> _Task details_:
From the records below, find each line with the string "cost" and copy it.

Available data START

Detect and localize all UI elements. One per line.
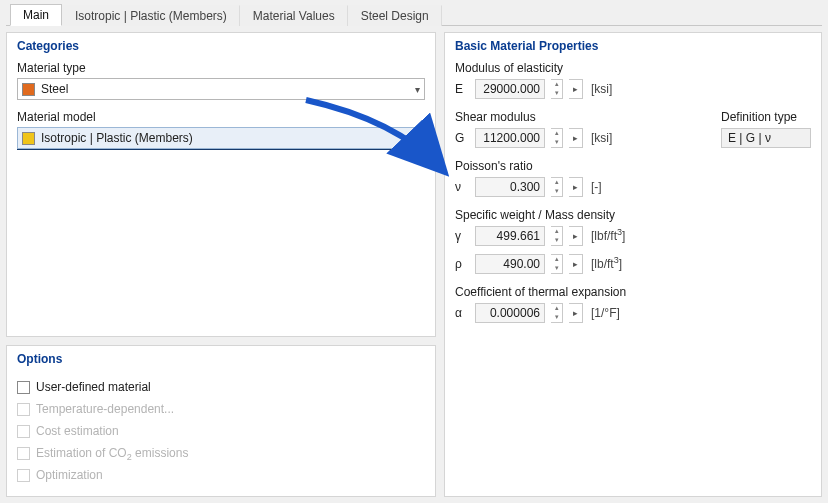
goto-gamma-button[interactable]: ▸: [569, 226, 583, 246]
cte-label: Coefficient of thermal expansion: [455, 285, 811, 299]
opt-co2-emissions: Estimation of CO2 emissions: [17, 442, 425, 464]
checkbox-icon: [17, 469, 30, 482]
spinner-alpha[interactable]: ▴▾: [551, 303, 563, 323]
material-model-value: Isotropic | Plastic (Members): [41, 131, 415, 145]
options-title: Options: [17, 352, 425, 366]
tab-strip: Main Isotropic | Plastic (Members) Mater…: [6, 2, 822, 26]
combo-underline: [17, 149, 425, 150]
material-type-combo[interactable]: Steel ▾: [17, 78, 425, 100]
definition-type-label: Definition type: [721, 110, 811, 124]
value-G[interactable]: 11200.000: [475, 128, 545, 148]
checkbox-icon: [17, 447, 30, 460]
spinner-G[interactable]: ▴▾: [551, 128, 563, 148]
opt-cost-estimation: Cost estimation: [17, 420, 425, 442]
value-rho[interactable]: 490.00: [475, 254, 545, 274]
steel-swatch-icon: [22, 83, 35, 96]
tab-isotropic-plastic[interactable]: Isotropic | Plastic (Members): [62, 5, 240, 26]
unit-alpha: [1/°F]: [591, 306, 620, 320]
value-alpha[interactable]: 0.000006: [475, 303, 545, 323]
opt-temp-label: Temperature-dependent...: [36, 402, 174, 416]
goto-E-button[interactable]: ▸: [569, 79, 583, 99]
unit-E: [ksi]: [591, 82, 612, 96]
shear-label: Shear modulus: [455, 110, 612, 124]
categories-panel: Categories Material type Steel ▾ Materia…: [6, 32, 436, 337]
opt-user-defined[interactable]: User-defined material: [17, 376, 425, 398]
sym-G: G: [455, 131, 469, 145]
goto-G-button[interactable]: ▸: [569, 128, 583, 148]
checkbox-icon: [17, 425, 30, 438]
spinner-rho[interactable]: ▴▾: [551, 254, 563, 274]
goto-alpha-button[interactable]: ▸: [569, 303, 583, 323]
sym-nu: ν: [455, 180, 469, 194]
value-nu[interactable]: 0.300: [475, 177, 545, 197]
properties-title: Basic Material Properties: [455, 39, 811, 53]
goto-nu-button[interactable]: ▸: [569, 177, 583, 197]
checkbox-icon[interactable]: [17, 381, 30, 394]
sym-rho: ρ: [455, 257, 469, 271]
sym-alpha: α: [455, 306, 469, 320]
value-gamma[interactable]: 499.661: [475, 226, 545, 246]
isotropic-swatch-icon: [22, 132, 35, 145]
checkbox-icon: [17, 403, 30, 416]
tab-main[interactable]: Main: [10, 4, 62, 26]
spinner-gamma[interactable]: ▴▾: [551, 226, 563, 246]
specific-weight-label: Specific weight / Mass density: [455, 208, 811, 222]
goto-rho-button[interactable]: ▸: [569, 254, 583, 274]
definition-type-value[interactable]: E | G | ν: [721, 128, 811, 148]
unit-nu: [-]: [591, 180, 602, 194]
basic-material-properties-panel: Basic Material Properties Modulus of ela…: [444, 32, 822, 497]
options-panel: Options User-defined material Temperatur…: [6, 345, 436, 497]
opt-optim-label: Optimization: [36, 468, 103, 482]
sym-E: E: [455, 82, 469, 96]
opt-temperature-dependent: Temperature-dependent...: [17, 398, 425, 420]
opt-optimization: Optimization: [17, 464, 425, 486]
material-model-combo[interactable]: Isotropic | Plastic (Members) ▾: [17, 127, 425, 149]
chevron-down-icon: ▾: [415, 133, 420, 144]
opt-user-label: User-defined material: [36, 380, 151, 394]
spinner-E[interactable]: ▴▾: [551, 79, 563, 99]
unit-G: [ksi]: [591, 131, 612, 145]
tab-steel-design[interactable]: Steel Design: [348, 5, 442, 26]
modulus-label: Modulus of elasticity: [455, 61, 811, 75]
tab-material-values[interactable]: Material Values: [240, 5, 348, 26]
categories-title: Categories: [17, 39, 425, 53]
opt-co2-label: Estimation of CO2 emissions: [36, 446, 188, 460]
chevron-down-icon: ▾: [415, 84, 420, 95]
opt-cost-label: Cost estimation: [36, 424, 119, 438]
value-E[interactable]: 29000.000: [475, 79, 545, 99]
poisson-label: Poisson's ratio: [455, 159, 811, 173]
spinner-nu[interactable]: ▴▾: [551, 177, 563, 197]
material-type-value: Steel: [41, 82, 415, 96]
material-type-label: Material type: [17, 61, 425, 75]
unit-gamma: [lbf/ft3]: [591, 229, 625, 243]
sym-gamma: γ: [455, 229, 469, 243]
material-model-label: Material model: [17, 110, 425, 124]
unit-rho: [lb/ft3]: [591, 257, 622, 271]
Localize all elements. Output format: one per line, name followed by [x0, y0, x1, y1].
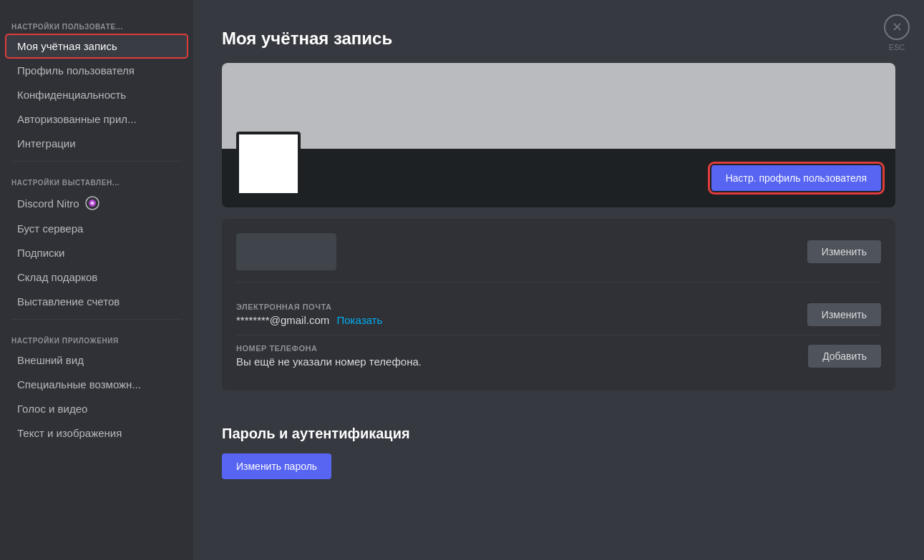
user-settings-category: НАСТРОЙКИ ПОЛЬЗОВАТЕ... — [0, 11, 193, 34]
account-field-email-left: ЭЛЕКТРОННАЯ ПОЧТА ********@gmail.com Пок… — [236, 303, 382, 326]
sidebar-item-my-account[interactable]: Моя учётная запись — [6, 34, 188, 58]
account-details-card: Изменить ЭЛЕКТРОННАЯ ПОЧТА ********@gmai… — [222, 219, 895, 390]
password-section-title: Пароль и аутентификация — [222, 426, 895, 442]
sidebar-item-authorized-apps[interactable]: Авторизованные прил... — [6, 107, 188, 131]
sidebar-item-subscriptions[interactable]: Подписки — [6, 241, 188, 265]
sidebar-item-billing[interactable]: Выставление счетов — [6, 290, 188, 313]
sidebar-item-user-profile[interactable]: Профиль пользователя — [6, 59, 188, 82]
sidebar-item-label: Интеграции — [17, 137, 76, 149]
sidebar-divider-2 — [11, 319, 182, 320]
profile-banner — [222, 63, 895, 149]
sidebar-item-server-boost[interactable]: Буст сервера — [6, 217, 188, 240]
email-value: ********@gmail.com Показать — [236, 314, 382, 326]
close-button-area: ✕ ESC — [884, 14, 910, 51]
sidebar-item-label: Внешний вид — [17, 354, 84, 366]
sidebar-item-appearance[interactable]: Внешний вид — [6, 348, 188, 372]
sidebar-item-text-images[interactable]: Текст и изображения — [6, 421, 188, 445]
close-esc-label: ESC — [889, 43, 905, 51]
nitro-icon — [85, 196, 99, 210]
page-title: Моя учётная запись — [222, 29, 895, 49]
account-field-phone: НОМЕР ТЕЛЕФОНА Вы ещё не указали номер т… — [236, 335, 881, 376]
email-label: ЭЛЕКТРОННАЯ ПОЧТА — [236, 303, 382, 311]
account-field-phone-left: НОМЕР ТЕЛЕФОНА Вы ещё не указали номер т… — [236, 344, 422, 368]
sidebar-item-label: Текст и изображения — [17, 427, 122, 439]
change-password-button[interactable]: Изменить пароль — [222, 453, 331, 479]
sidebar-item-gift-inventory[interactable]: Склад подарков — [6, 265, 188, 289]
app-settings-category: НАСТРОЙКИ ПРИЛОЖЕНИЯ — [0, 325, 193, 348]
sidebar-item-label: Авторизованные прил... — [17, 113, 137, 125]
profile-avatar-area — [236, 160, 301, 196]
sidebar-item-label: Выставление счетов — [17, 295, 120, 308]
sidebar-item-label: Discord Nitro — [17, 197, 79, 210]
username-placeholder — [236, 233, 336, 270]
section-divider — [222, 408, 895, 408]
sidebar-item-label: Конфиденциальность — [17, 89, 126, 101]
sidebar-divider-1 — [11, 161, 182, 162]
sidebar-item-privacy[interactable]: Конфиденциальность — [6, 83, 188, 107]
billing-settings-category: НАСТРОЙКИ ВЫСТАВЛЕН... — [0, 167, 193, 190]
sidebar-item-accessibility[interactable]: Специальные возможн... — [6, 373, 188, 396]
account-field-email: ЭЛЕКТРОННАЯ ПОЧТА ********@gmail.com Пок… — [236, 294, 881, 335]
change-email-button[interactable]: Изменить — [807, 303, 881, 326]
sidebar-item-label: Склад подарков — [17, 271, 97, 283]
profile-card: Настр. профиль пользователя — [222, 63, 895, 207]
avatar — [236, 132, 301, 196]
sidebar-item-label: Моя учётная запись — [17, 40, 117, 52]
add-phone-button[interactable]: Добавить — [808, 345, 881, 368]
sidebar-item-label: Специальные возможн... — [17, 378, 141, 390]
profile-info-row: Настр. профиль пользователя — [222, 149, 895, 207]
phone-value: Вы ещё не указали номер телефона. — [236, 355, 422, 368]
sidebar-item-label: Подписки — [17, 247, 65, 259]
account-username-row: Изменить — [236, 233, 881, 283]
sidebar-item-label: Профиль пользователя — [17, 64, 135, 77]
main-content: ✕ ESC Моя учётная запись Настр. профиль … — [193, 0, 924, 560]
close-button[interactable]: ✕ — [884, 14, 910, 40]
edit-profile-button[interactable]: Настр. профиль пользователя — [711, 165, 881, 191]
change-username-button[interactable]: Изменить — [807, 240, 881, 263]
phone-label: НОМЕР ТЕЛЕФОНА — [236, 344, 422, 353]
sidebar-item-voice-video[interactable]: Голос и видео — [6, 397, 188, 421]
email-masked: ********@gmail.com — [236, 314, 329, 326]
sidebar-item-label: Буст сервера — [17, 222, 83, 235]
sidebar-item-label: Голос и видео — [17, 403, 87, 415]
sidebar-item-discord-nitro[interactable]: Discord Nitro — [6, 190, 188, 216]
sidebar-item-integrations[interactable]: Интеграции — [6, 132, 188, 155]
show-email-link[interactable]: Показать — [336, 314, 382, 326]
sidebar: НАСТРОЙКИ ПОЛЬЗОВАТЕ... Моя учётная запи… — [0, 0, 193, 560]
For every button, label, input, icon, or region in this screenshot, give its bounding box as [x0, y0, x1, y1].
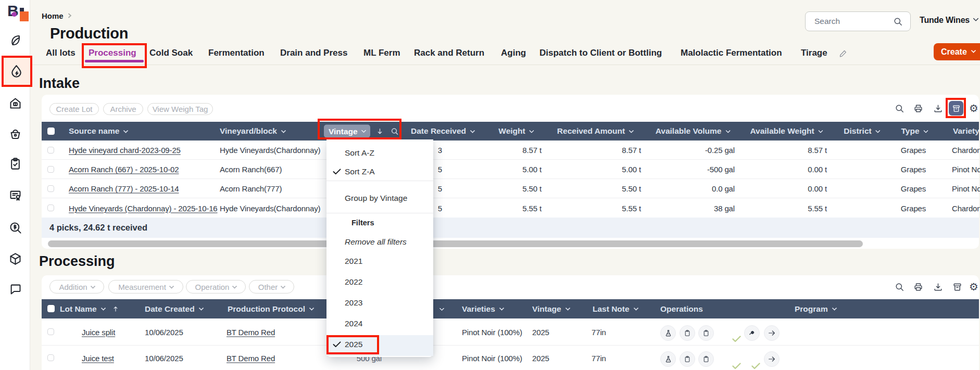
- row-checkbox[interactable]: [47, 185, 54, 192]
- other-button[interactable]: Other: [249, 280, 294, 294]
- protocol-link[interactable]: BT Demo Red: [227, 353, 275, 362]
- arrow-right-icon-button[interactable]: [764, 351, 780, 367]
- processing-col-last-note[interactable]: Last Note: [593, 304, 638, 314]
- clipboard-check-icon[interactable]: [8, 157, 22, 171]
- processing-print-icon[interactable]: [913, 282, 923, 292]
- processing-col-program[interactable]: Program: [795, 304, 836, 314]
- row-checkbox[interactable]: [47, 205, 54, 211]
- create-button[interactable]: Create: [934, 43, 980, 60]
- operation-button[interactable]: Operation: [186, 280, 246, 294]
- account-menu[interactable]: Tunde Wines: [920, 16, 970, 25]
- source-link[interactable]: Acorn Ranch (777) - 2025-10-14: [69, 184, 179, 193]
- intake-header-checkbox[interactable]: [47, 127, 55, 135]
- lot-link[interactable]: Juice split: [82, 327, 115, 336]
- addition-button[interactable]: Addition: [49, 280, 104, 294]
- row-checkbox[interactable]: [47, 354, 54, 361]
- archive-button[interactable]: Archive: [103, 103, 143, 115]
- basket-icon[interactable]: [8, 127, 22, 141]
- measurement-button[interactable]: Measurement: [108, 280, 183, 294]
- intake-table-header: Source name Vineyard/block Vintage Date …: [42, 122, 979, 141]
- processing-download-icon[interactable]: [933, 282, 943, 292]
- intake-download-icon[interactable]: [933, 104, 943, 113]
- processing-header-checkbox[interactable]: [47, 305, 55, 312]
- intake-col-type[interactable]: Type: [901, 126, 927, 136]
- tab-malolactic[interactable]: Malolactic Fermentation: [681, 48, 782, 58]
- processing-search-icon[interactable]: [895, 282, 904, 292]
- processing-archive-icon[interactable]: [952, 282, 962, 292]
- arrow-right-icon-button[interactable]: [764, 325, 780, 341]
- flask-icon-button[interactable]: [660, 351, 676, 367]
- intake-settings-gear-icon[interactable]: ⚙: [969, 103, 978, 113]
- protocol-link[interactable]: BT Demo Red: [227, 327, 275, 336]
- intake-search-icon[interactable]: [895, 104, 904, 113]
- tab-aging[interactable]: Aging: [501, 48, 526, 58]
- sort-asc-arrow-icon: [112, 305, 119, 313]
- tab-cold-soak[interactable]: Cold Soak: [149, 48, 193, 58]
- intake-col-available-weight[interactable]: Available Weight: [750, 126, 822, 136]
- source-link[interactable]: Hyde vineyard chard-2023-09-25: [69, 146, 181, 155]
- tab-all-lots[interactable]: All lots: [46, 48, 76, 58]
- menu-item-year-2023[interactable]: 2023: [345, 298, 362, 308]
- search-box[interactable]: Search: [805, 11, 911, 31]
- intake-col-weight[interactable]: Weight: [498, 126, 533, 136]
- warehouse-icon[interactable]: [8, 96, 22, 110]
- processing-col-production-protocol[interactable]: Production Protocol: [228, 304, 313, 314]
- clipboard-icon-button[interactable]: [680, 325, 695, 341]
- intake-hscrollbar[interactable]: [48, 240, 863, 247]
- intake-col-available-volume[interactable]: Available Volume: [656, 126, 730, 136]
- breadcrumb[interactable]: Home: [42, 11, 64, 20]
- clipboard-icon-button[interactable]: [680, 351, 695, 367]
- processing-col-volume-chevron[interactable]: [440, 307, 444, 311]
- tab-fermentation[interactable]: Fermentation: [208, 48, 265, 58]
- intake-col-source-name[interactable]: Source name: [69, 126, 128, 136]
- intake-col-variety[interactable]: Variety: [953, 126, 980, 136]
- source-link[interactable]: Acorn Ranch (667) - 2025-10-02: [69, 165, 179, 174]
- menu-item-year-2022[interactable]: 2022: [345, 277, 362, 287]
- annotation-box-sidebar-production: [2, 56, 32, 87]
- tab-ml-ferm[interactable]: ML Ferm: [363, 48, 400, 58]
- menu-item-year-2021[interactable]: 2021: [345, 257, 362, 266]
- intake-col-received-amount[interactable]: Received Amount: [557, 126, 633, 136]
- clipboard-icon-button[interactable]: [698, 351, 714, 367]
- lot-link[interactable]: Juice test: [82, 353, 114, 362]
- tab-dispatch[interactable]: Dispatch to Client or Bottling: [539, 48, 662, 58]
- intake-col-date-received[interactable]: Date Received: [411, 126, 474, 136]
- leaf-icon[interactable]: [8, 33, 22, 47]
- menu-item-group-by-vintage[interactable]: Group by Vintage: [345, 194, 407, 203]
- menu-item-remove-all-filters[interactable]: Remove all filters: [345, 237, 407, 247]
- processing-col-vintage[interactable]: Vintage: [532, 304, 570, 314]
- wine-sample-icon-button[interactable]: [744, 325, 760, 341]
- view-weigh-tag-button[interactable]: View Weigh Tag: [147, 103, 213, 115]
- menu-item-year-2024[interactable]: 2024: [345, 319, 362, 328]
- menu-item-sort-az[interactable]: Sort A-Z: [345, 148, 374, 158]
- create-lot-button[interactable]: Create Lot: [49, 103, 99, 115]
- intake-col-district[interactable]: District: [844, 126, 880, 136]
- certificate-icon[interactable]: [8, 188, 22, 202]
- row-checkbox[interactable]: [47, 147, 54, 154]
- intake-print-icon[interactable]: [913, 104, 923, 113]
- flask-icon-button[interactable]: [660, 325, 676, 341]
- source-link[interactable]: Hyde Vineyards (Chardonnay) - 2025-10-16: [69, 203, 218, 212]
- row-checkbox[interactable]: [47, 328, 54, 335]
- tab-tirage[interactable]: Tirage: [801, 48, 827, 58]
- edit-tabs-pencil-icon[interactable]: [839, 49, 848, 58]
- processing-settings-gear-icon[interactable]: ⚙: [969, 282, 978, 292]
- app-logo[interactable]: B: [7, 5, 30, 23]
- chat-icon[interactable]: [8, 282, 22, 296]
- green-check-icon: [751, 363, 760, 369]
- processing-col-varieties[interactable]: Varieties: [462, 304, 504, 314]
- row-checkbox[interactable]: [47, 166, 54, 173]
- check-icon: [333, 169, 341, 175]
- search-dollar-icon[interactable]: [8, 221, 22, 235]
- clipboard-icon-button[interactable]: [698, 325, 714, 341]
- processing-col-lot-name[interactable]: Lot Name: [60, 304, 119, 314]
- tab-drain-and-press[interactable]: Drain and Press: [280, 48, 347, 58]
- processing-col-date-created[interactable]: Date Created: [145, 304, 203, 314]
- processing-col-operations[interactable]: Operations: [660, 304, 703, 314]
- account-chevron-icon: [973, 16, 978, 21]
- package-icon[interactable]: [8, 252, 22, 266]
- menu-item-sort-za[interactable]: Sort Z-A: [345, 167, 375, 176]
- intake-col-vineyard-block[interactable]: Vineyard/block: [220, 126, 285, 136]
- vintage-dropdown-menu: Sort A-Z Sort Z-A Group by Vintage Filte…: [326, 139, 433, 357]
- tab-rack-and-return[interactable]: Rack and Return: [414, 48, 484, 58]
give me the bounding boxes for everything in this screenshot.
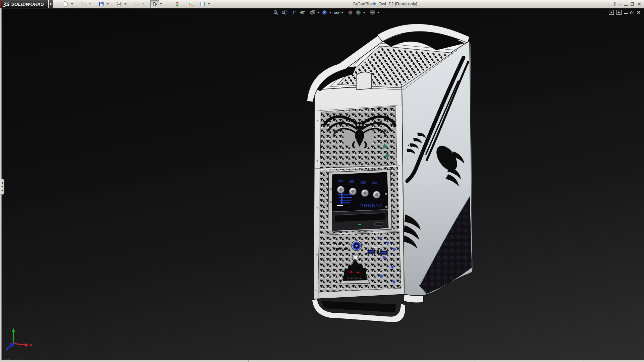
file-properties-button[interactable] xyxy=(187,0,196,8)
model-owl-pc-case[interactable]: PHOBYA xyxy=(0,0,644,362)
toolbar-separator: · xyxy=(307,10,308,15)
flyout-arrow-icon xyxy=(50,3,52,5)
section-view-icon xyxy=(300,10,305,15)
undo-icon xyxy=(134,1,140,7)
open-folder-icon xyxy=(81,1,86,7)
new-document-button[interactable] xyxy=(61,0,70,8)
apply-scene-dropdown[interactable] xyxy=(363,9,366,16)
display-style-dropdown[interactable] xyxy=(329,9,332,16)
collapse-arrow-icon xyxy=(1,182,3,184)
toolbar-separator: · xyxy=(344,10,346,15)
zoom-to-fit-button[interactable] xyxy=(272,9,279,16)
options-dropdown[interactable] xyxy=(207,1,211,8)
options-checklist-icon xyxy=(200,1,205,7)
document-window-controls: ✕ xyxy=(609,10,641,15)
statusbar-sliver xyxy=(0,360,644,362)
front-bottom-mesh-panel: PHOBYA xyxy=(318,232,401,292)
zoom-to-fit-icon xyxy=(273,10,279,15)
open-document-button[interactable] xyxy=(79,0,88,8)
new-document-icon xyxy=(63,1,68,7)
help-icon[interactable]: ? xyxy=(613,1,616,7)
window-controls: ? ✕ xyxy=(613,0,641,8)
solidworks-app: { "titlebar": { "brand_mark": "ƷS", "bra… xyxy=(0,0,644,362)
previous-view-icon xyxy=(291,10,297,15)
left-arrow-icon xyxy=(610,11,612,13)
solidworks-logo: ƷS SOLIDWORKS xyxy=(0,0,48,8)
drive-eject-button xyxy=(374,223,383,225)
section-view-button[interactable] xyxy=(299,9,306,16)
toolbar-separator: · xyxy=(288,10,290,15)
file-properties-icon xyxy=(189,1,194,7)
apply-scene-icon xyxy=(356,10,361,15)
solidworks-logo-mark-icon: ƷS xyxy=(3,1,10,7)
toolbar-separator: · xyxy=(367,10,368,15)
drive-led xyxy=(358,224,361,225)
select-tool-dropdown[interactable] xyxy=(159,1,163,8)
optical-drive xyxy=(332,210,388,231)
fan-controller: PHOBYA xyxy=(330,172,388,212)
x-axis xyxy=(13,344,26,345)
drive-bay-section: PHOBYA xyxy=(319,167,399,234)
solidworks-brand-name: SOLIDWORKS xyxy=(11,2,44,7)
appearance-ball-icon xyxy=(347,10,353,15)
close-button[interactable]: ✕ xyxy=(637,2,641,6)
fan-controller-brand-text: PHOBYA xyxy=(360,203,383,208)
print-icon xyxy=(116,1,122,7)
doc-restore-button[interactable] xyxy=(630,11,634,14)
save-dropdown[interactable] xyxy=(106,1,109,8)
titlebar: ƷS SOLIDWORKS xyxy=(0,0,644,8)
front-foot-opening xyxy=(321,301,396,312)
hide-show-items-button[interactable] xyxy=(333,9,340,16)
x-axis-arrow-icon xyxy=(25,343,29,347)
view-settings-button[interactable] xyxy=(369,9,376,16)
help-dropdown-icon[interactable] xyxy=(619,4,621,5)
panel-collapse-handle[interactable] xyxy=(0,179,4,195)
doc-minimize-button[interactable] xyxy=(624,13,628,14)
open-document-dropdown[interactable] xyxy=(88,1,92,8)
z-axis-arrow-icon xyxy=(5,347,9,350)
right-arrow-icon xyxy=(618,11,620,13)
front-owl-mesh-panel xyxy=(320,106,397,168)
view-settings-dropdown[interactable] xyxy=(377,9,380,16)
view-orientation-dropdown[interactable] xyxy=(317,9,320,16)
rebuild-traffic-light-icon xyxy=(174,1,180,7)
view-settings-icon xyxy=(370,10,375,15)
document-title: GrCadBlack_Owl_S2 [Read-only] xyxy=(327,0,443,8)
display-style-button[interactable] xyxy=(321,9,328,16)
rebuild-button[interactable] xyxy=(173,0,181,8)
previous-view-button[interactable] xyxy=(291,9,298,16)
undo-dropdown[interactable] xyxy=(141,1,145,8)
toggle-left-pane-button[interactable] xyxy=(609,10,614,15)
select-tool-button[interactable] xyxy=(150,0,159,8)
reference-triad xyxy=(3,327,33,354)
options-button[interactable] xyxy=(198,0,207,8)
power-button xyxy=(352,241,362,251)
view-orientation-button[interactable] xyxy=(309,9,316,16)
print-dropdown[interactable] xyxy=(123,1,127,8)
collapse-arrow-icon xyxy=(1,186,3,188)
select-cursor-icon xyxy=(152,1,157,7)
save-button[interactable] xyxy=(97,0,106,8)
restore-button[interactable] xyxy=(631,2,634,6)
zoom-to-area-button[interactable] xyxy=(280,9,287,16)
print-button[interactable] xyxy=(115,0,123,8)
minimize-button[interactable] xyxy=(624,5,628,6)
triad-origin xyxy=(10,343,14,347)
save-floppy-icon xyxy=(99,1,104,7)
doc-close-button[interactable]: ✕ xyxy=(637,10,641,15)
apply-scene-button[interactable] xyxy=(355,9,362,16)
zoom-to-area-icon xyxy=(281,10,287,15)
display-style-cube-icon xyxy=(322,10,327,15)
badge-brand-text: PHOBYA xyxy=(347,277,363,280)
undo-button[interactable] xyxy=(132,0,141,8)
y-axis-arrow-icon xyxy=(12,328,15,332)
toggle-right-pane-button[interactable] xyxy=(616,10,622,15)
hide-show-items-dropdown[interactable] xyxy=(341,9,343,16)
eyeglasses-icon xyxy=(333,10,339,15)
menu-flyout-button[interactable] xyxy=(49,0,53,8)
view-orientation-cube-icon xyxy=(310,10,316,15)
standard-toolbar xyxy=(61,0,216,8)
new-document-dropdown[interactable] xyxy=(70,1,74,8)
collapse-arrow-icon xyxy=(1,189,3,191)
edit-appearance-button[interactable] xyxy=(347,9,354,16)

Available data END

> _Exercise output_:
opt-cost-estimation: Cost estimation: [17, 420, 425, 442]
opt-cost-label: Cost estimation: [36, 424, 119, 438]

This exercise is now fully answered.